◆ **TASK**:
A verbatim transcription of the listing below is required, without its pictures.

◆ **SUPPLIED MATERIAL**:
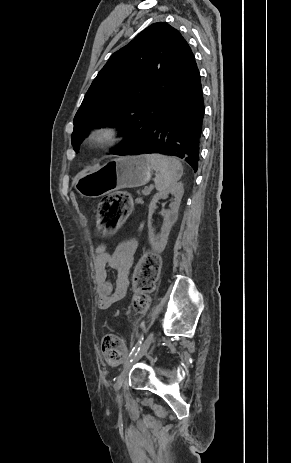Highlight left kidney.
Segmentation results:
<instances>
[{
	"instance_id": "5707ae66",
	"label": "left kidney",
	"mask_w": 291,
	"mask_h": 463,
	"mask_svg": "<svg viewBox=\"0 0 291 463\" xmlns=\"http://www.w3.org/2000/svg\"><path fill=\"white\" fill-rule=\"evenodd\" d=\"M169 194H172L174 199L169 206L170 209H162L161 215L164 216V222L161 227L160 235L155 236L154 228L152 227V215L157 208L158 201L167 198ZM183 194V184L177 183L164 191L156 193L149 204L148 237L152 249L158 253L163 252L167 245L170 230L178 218V210Z\"/></svg>"
}]
</instances>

◆ **RESPONSE AREA**:
Highlight left kidney.
Segmentation results:
<instances>
[{
	"instance_id": "5707ae66",
	"label": "left kidney",
	"mask_w": 291,
	"mask_h": 463,
	"mask_svg": "<svg viewBox=\"0 0 291 463\" xmlns=\"http://www.w3.org/2000/svg\"><path fill=\"white\" fill-rule=\"evenodd\" d=\"M169 194H172L174 199L169 206L170 209H162L161 215L164 216V222L161 227L160 235L155 236L154 228L152 227V215L157 208L158 201L167 198ZM183 194V184L177 183L164 191L156 193L149 204L148 237L152 249L158 253L163 252L167 245L170 230L178 218V210Z\"/></svg>"
}]
</instances>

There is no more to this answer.